I am given two terms and the solution of a total differential based on these terms with respect to two endogenous variables. However, I am not sure how they arrived at this result?
The setting (meaning of the variables shouldn't matter):
First Term: $u = \frac{\lambda}{\lambda + \theta q(\theta)}$
Second Term: $(1 - \beta)(p - z) - \beta c\theta - \frac{(r + \lambda)c}{q(\theta)} = 0$
The total differential of the SECOND TERM w.r.t. endogenous variables $p$ and $\theta$:
$\frac{\partial \theta}{\partial p} > 0$ and so $\frac{\partial u}{\partial p} <0$
How do I arrive at this result for the total differential (I know how to calculate the total differential but I don't know how they arrive at this solution)?
If you totally differentiate $$ (1-\beta)(p-z) - \beta c \theta - \frac{(r+\lambda)c}{q(\theta)} = 0 $$ you get $$ (1-\beta)\,dp - \beta c \, d\theta + (r+\lambda)c\frac{q'(\theta)}{[q(\theta)]^2} \,d\theta = 0 $$ $$ \frac{d\theta}{dp} = \frac{1-\beta}{c\left[\beta - (r+\lambda)\frac{q'(\theta)}{[q(\theta)]^2} \right]} $$
To show $\frac{d\theta}{dp} > 0$, there must be given some other information. For instance, assume $0<\beta<1$ and $c,r,\lambda$ are all strictly positive and $q'(\theta) < 0$. Then $\frac{d\theta}{dp} > 0$ holds.
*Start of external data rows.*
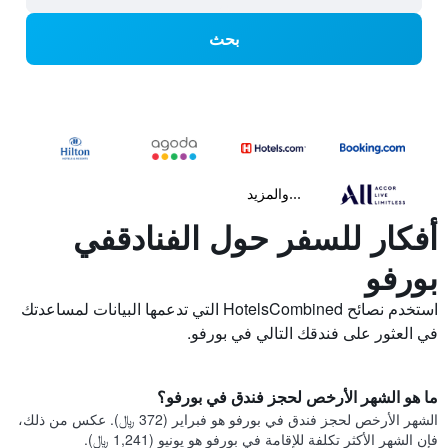
بحث
...والمزيد
أفكار للسفر حول الفنادقفي
بورفو
استخدم نصائح HotelsCombined التي تدعمها البيانات لمساعدتك
في العثور على فندقك التالي في بورفو.
ما هو الشهر الأرخص لحجز فندق في بورفو؟
الشهر الأرخص لحجز فندق في بورفو هو فبراير (372 ﷼). عكس من ذلك،
فإن الشهر الأكثر تكلفة للإقامة في بورفو هو يونيو (1,241 ﷼).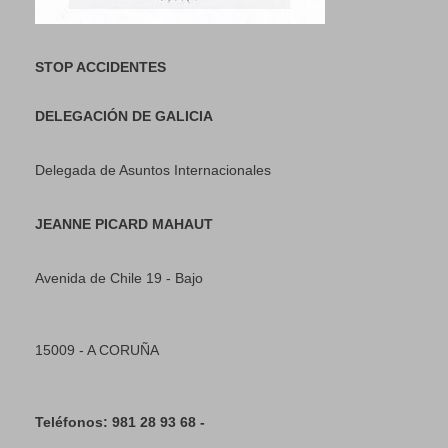
STOP ACCIDENTES
DELEGACIÓN DE GALICIA
Delegada de Asuntos Internacionales
JEANNE PICARD MAHAUT
Avenida de Chile 19 - Bajo
15009 - A CORUÑA
Teléfonos: 981 28 93 68 -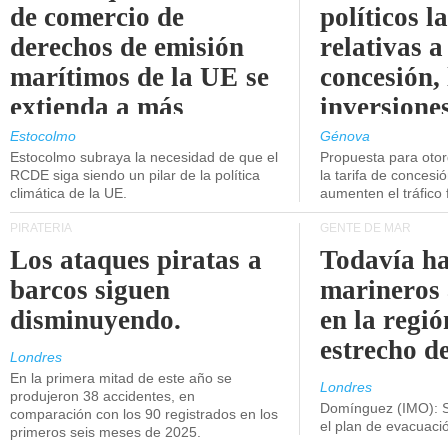
de comercio de
políticos l
derechos de emisión
relativas a
marítimos de la UE se
concesión, 
extienda a más
inversiones
buques.
intermodal
Estocolmo
Génova
Estocolmo subraya la necesidad de que el
Propuesta para oto
RCDE siga siendo un pilar de la política
la tarifa de concesi
climática de la UE.
aumenten el tráfico f
PIRATERÍA
GENTE DE MAR
Los ataques piratas a
Todavía ha
barcos siguen
marineros
disminuyendo.
en la regió
estrecho d
Londres
En la primera mitad de este año se
Londres
produjeron 38 accidentes, en
Domínguez (IMO): S
comparación con los 90 registrados en los
el plan de evacuac
primeros seis meses de 2025.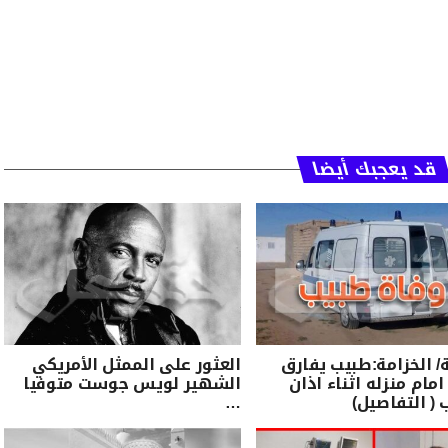
قد يعجبك أيضا
الخزامة:طبيب يفارق
العثور على الممثل الأمريكي
امام منزله اثناء اذان
الشهير لويس جوست متوفيا
 ( التفاصيل)
…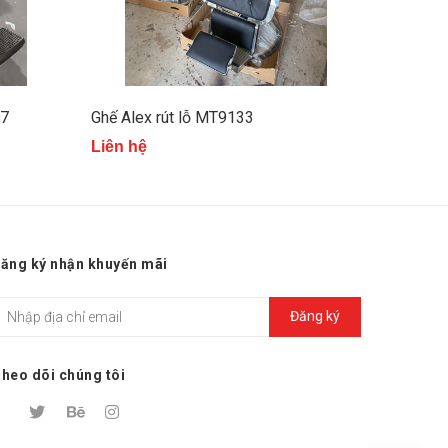
47
Ghế Alex rút lỗ MT9133
Ghế nam
Liên hệ
13.500.
ăng ký nhận khuyến mãi
Đăng ký
heo dõi chúng tôi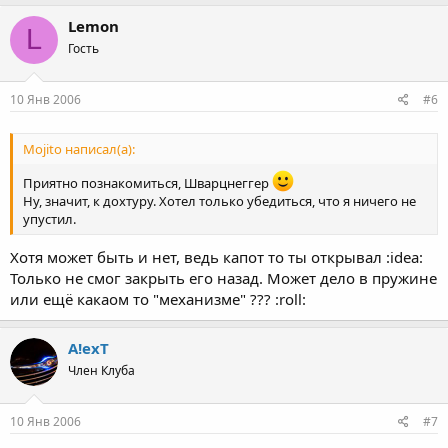
Lemon
L
Гость
10 Янв 2006
#6
Mojito написал(а):
Приятно познакомиться, Шварцнеггер
Ну, значит, к дохтуру. Хотел только убедиться, что я ничего не
упустил.
Хотя может быть и нет, ведь капот то ты открывал :idea:
Только не смог закрыть его назад. Может дело в пружине
или ещё какаом то "механизме" ??? :roll:
A!exT
Член Клуба
10 Янв 2006
#7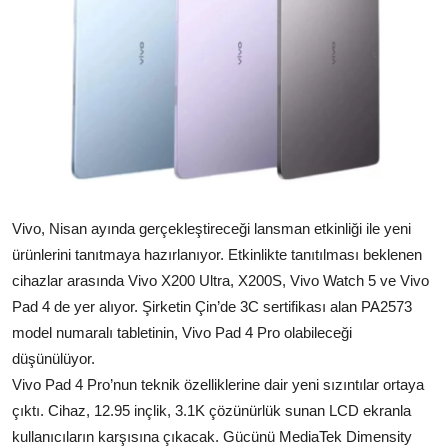
Vivo, Nisan ayında gerçekleştireceği lansman etkinliği ile yeni
ürünlerini tanıtmaya hazırlanıyor. Etkinlikte tanıtılması beklenen
cihazlar arasında Vivo X200 Ultra, X200S, Vivo Watch 5 ve Vivo
Pad 4 de yer alıyor. Şirketin Çin’de 3C sertifikası alan PA2573
model numaralı tabletinin, Vivo Pad 4 Pro olabileceği
düşünülüyor.
Vivo Pad 4 Pro’nun teknik özelliklerine dair yeni sızıntılar ortaya
çıktı. Cihaz, 12.95 inçlik, 3.1K çözünürlük sunan LCD ekranla
kullanıcıların karşısına çıkacak. Gücünü MediaTek Dimensity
For the other inequality, note that $$ \frac{du}{dp} = \frac{du}{d\theta} \frac{d\theta}{dp} $$
Since $\frac{d\theta}{dp} > 0$ is already shown, using the first expression, you need to show that $\frac{du}{d\theta} <0$. This second derivative is $$ \frac{du}{d\theta} = \frac{-\lambda \left[ q(\theta) + \theta q'(\theta)\right]}{\left[\lambda + \theta q(\theta)\right]^2} $$ Again, you need some conditions on $q(\theta)$ to ensure $q(\theta) + \theta q'(\theta) >0$ so that $\frac{du}{d\theta} <0$. For example, $q(\theta) = \theta^{-1/2}$ would work but from some other conditions in the model maybe you can show that $q(\theta) + \theta q'(\theta) >0$ directly.